*** Opening of SOURCE MATERIAL ***

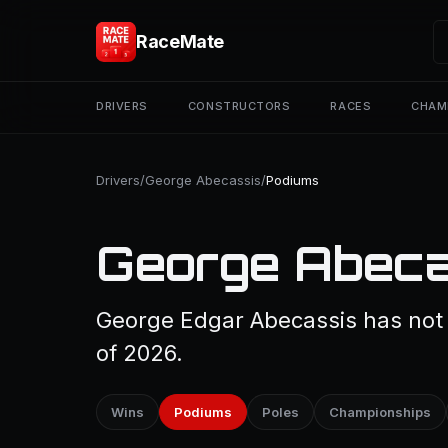
RaceMate
DRIVERS
CONSTRUCTORS
RACES
CHAM
Drivers
/
George Abecassis
/
Podiums
George Abeca
George Edgar Abecassis has not 
of 2026.
Wins
Podiums
Poles
Championships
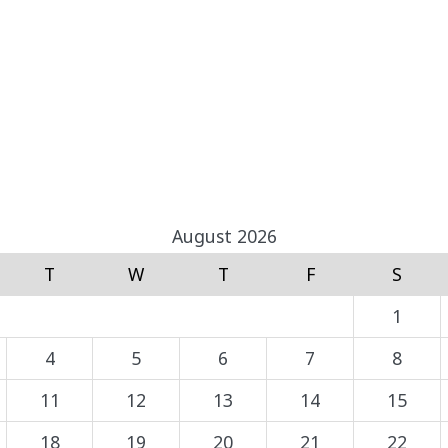
August 2026
T
W
T
F
S
1
4
5
6
7
8
11
12
13
14
15
18
19
20
21
22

*** Close of SOURCE MATERIAL ***

**TASK INSTRUCTIONS**
The output is to be the material in full and unaltered, with pictures omitted.

**SOLUTION**
RaceMate
DRIVERS
CONSTRUCTORS
RACES
CHAM
Drivers
/
George Abecassis
/
Podiums
George Abeca
George Edgar Abecassis has not 
of 2026.
Wins
Podiums
Poles
Championships
August 2026
T
W
T
F
S
1
4
5
6
7
8
11
12
13
14
15
18
19
20
21
22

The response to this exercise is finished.